### DATA EXTRACTS:
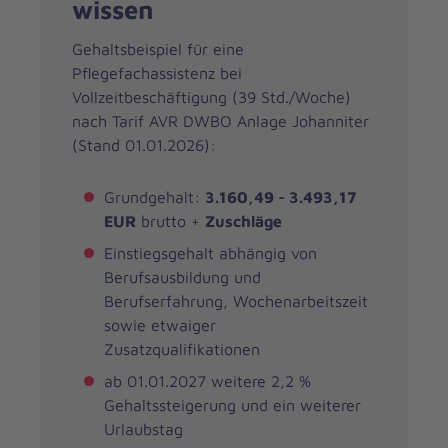
wissen
Gehaltsbeispiel für eine
Pflegefachassistenz bei
Vollzeitbeschäftigung (39 Std./Woche)
nach Tarif AVR DWBO Anlage Johanniter
(Stand 01.01.2026):
Grundgehalt:
3.160,49 - 3.493,17
EUR
brutto +
Zuschläge
Einstiegsgehalt abhängig von
Berufsausbildung und
Berufserfahrung, Wochenarbeitszeit
sowie etwaiger
Zusatzqualifikationen
ab 01.01.2027 weitere 2,2 %
Gehaltssteigerung und ein weiterer
Urlaubstag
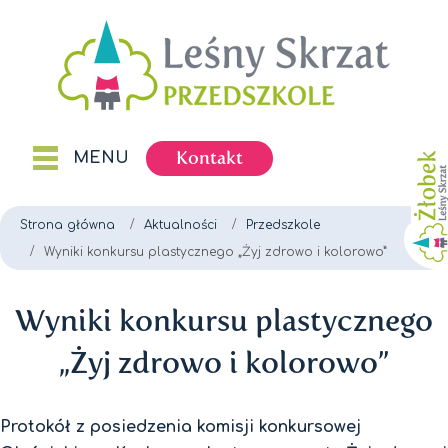
Kontakt
MENU
Strona główna
Aktualności
Przedszkole
Wyniki konkursu plastycznego „Żyj zdrowo i kolorowo”
Wyniki konkursu plastycznego
„Żyj zdrowo i kolorowo”
Protokół z posiedzenia komisji konkursowej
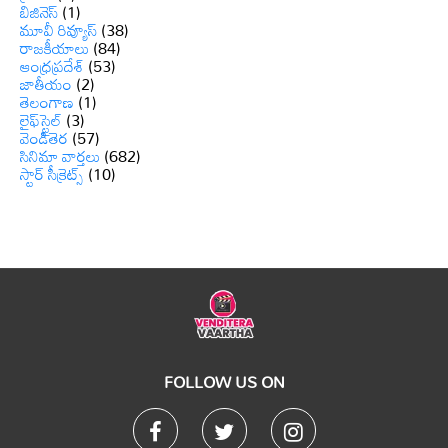
బిజినెస్
(1)
మూవీ రివ్యూస్
(38)
రాజకీయాలు
(84)
ఆంధ్రప్రదేశ్
(53)
జాతీయం
(2)
తెలంగాణ
(1)
లైఫ్‌స్టైల్
(3)
వెండితెర
(57)
సినిమా వార్తలు
(682)
స్టార్ సీక్రెట్స్
(10)
FOLLOW US ON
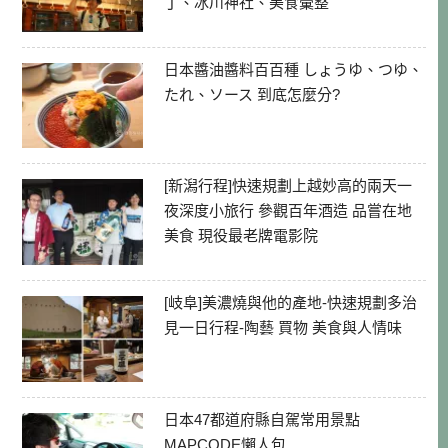
丁、冰川神社、美食彙整
日本醬油醬料百百種 しょうゆ、つゆ、
たれ、ソース 到底怎麼分?
[新潟行程]快速規劃上越妙高的兩天一
夜深度小旅行 參觀百年酒造 品嘗在地
美食 現役最老牌電影院
[岐阜]美濃燒與他的產地-快速規劃多治
見一日行程-陶藝 買物 美食與人情味
日本47都道府縣自駕常用景點
MAPCODE懶人包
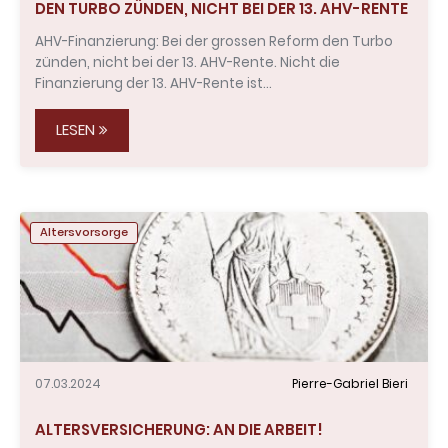
DEN TURBO ZÜNDEN, NICHT BEI DER 13. AHV-RENTE
AHV-Finanzierung: Bei der grossen Reform den Turbo
zünden, nicht bei der 13. AHV-Rente. Nicht die
Finanzierung der 13. AHV-Rente ist…
LESEN
Altersvorsorge
07.03.2024
Pierre-Gabriel Bieri
ALTERSVERSICHERUNG: AN DIE ARBEIT!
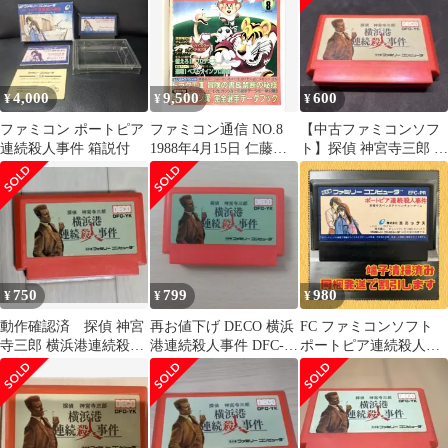
4,000
9,500
600
¥
¥
¥
ファミコン ポートピア
ファミコン通信 NO.8
【中古ファミコンソフ
連続殺人事件 箱説付
1988年4月15日 仁藤優
ト】探偵 神宮寺三郎 横
子 聖闘士星矢など
浜港連続殺人事件
750
799
980
¥
¥
¥
動作確認済 探偵 神宮
再お値下げ DECO 横浜
FC ファミコンソフト
寺三郎 横浜港連続殺人
港連続殺人事件 DFC-
ポートピア連続殺人事
事件
YK
件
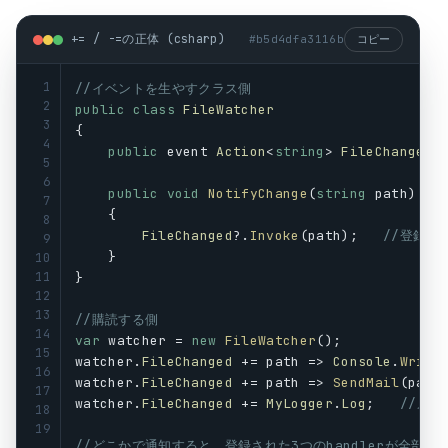
+= / -=の正体 (csharp)
#
b5d4dfa3116b
コピー
1
//イベントを生やすクラス側
2
public
class
FileWatcher
3
{
4
public
event
Action
<
string
> 
FileChanged
;
5
6
public
void
NotifyChange
(
string
path
)
7
    {
8
FileChanged
?.
Invoke
(
path
);   
//登録さ
9
    }
10
11
}
12
13
//購読する側
14
var
watcher
 = 
new
FileWatcher
();
15
watcher
.
FileChanged
 += 
path
 => 
Console
.
Write
16
watcher
.
FileChanged
 += 
path
 => 
SendMail
(
path
17
watcher
.
FileChanged
 += 
MyLogger
.
Log
;   
//メソ
18
19
//どこかで通知すると、登録された3つのhandlerが全部呼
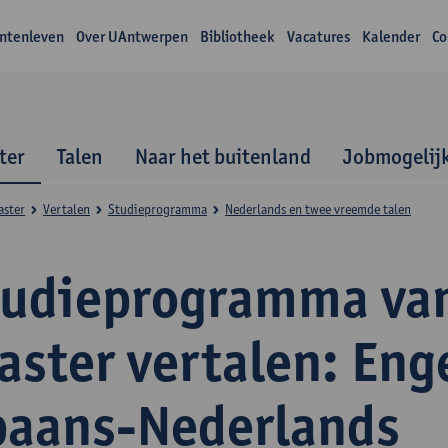
ntenleven
Over UAntwerpen
Bibliotheek
Vacatures
Kalender
Co
ter
Talen
Naar het buitenland
Jobmogelij
aster
Vertalen
Studieprogramma
Nederlands en twee vreemde talen
tudieprogramma va
ster vertalen: Eng
paans-Nederlands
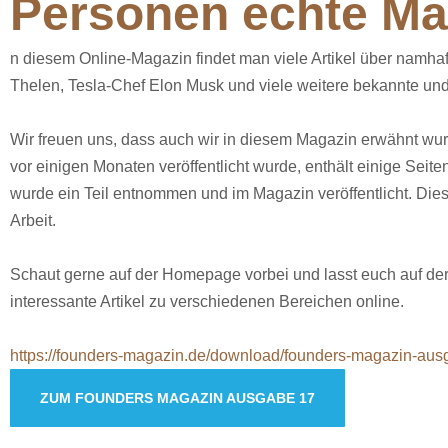
Personen echte Ma
n diesem Online-Magazin findet man viele Artikel über namha
Thelen, Tesla-Chef Elon Musk und viele weitere bekannte un
Wir freuen uns, dass auch wir in diesem Magazin erwähnt wu
vor einigen Monaten veröffentlicht wurde, enthält einige Sei
wurde ein Teil entnommen und im Magazin veröffentlicht. Dies
Arbeit.
Schaut gerne auf der Homepage vorbei und lasst euch auf der
interessante Artikel zu verschiedenen Bereichen online.
https://founders-magazin.de/download/founders-magazin-aus
ZUM FOUNDERS MAGAZIN AUSGABE 17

### WHAT THIS TASK INVOLVES:
Please return, exactly as written, the lines from the first line of the records above through the line containing "Berufsausbildung und", both included, leaving out any pictures.

### OUTPUT OF THE EXERCISE:
wissen
Gehaltsbeispiel für eine
Pflegefachassistenz bei
Vollzeitbeschäftigung (39 Std./Woche)
nach Tarif AVR DWBO Anlage Johanniter
(Stand 01.01.2026):
Grundgehalt:
3.160,49 - 3.493,17
EUR
brutto +
Zuschläge
Einstiegsgehalt abhängig von
Berufsausbildung und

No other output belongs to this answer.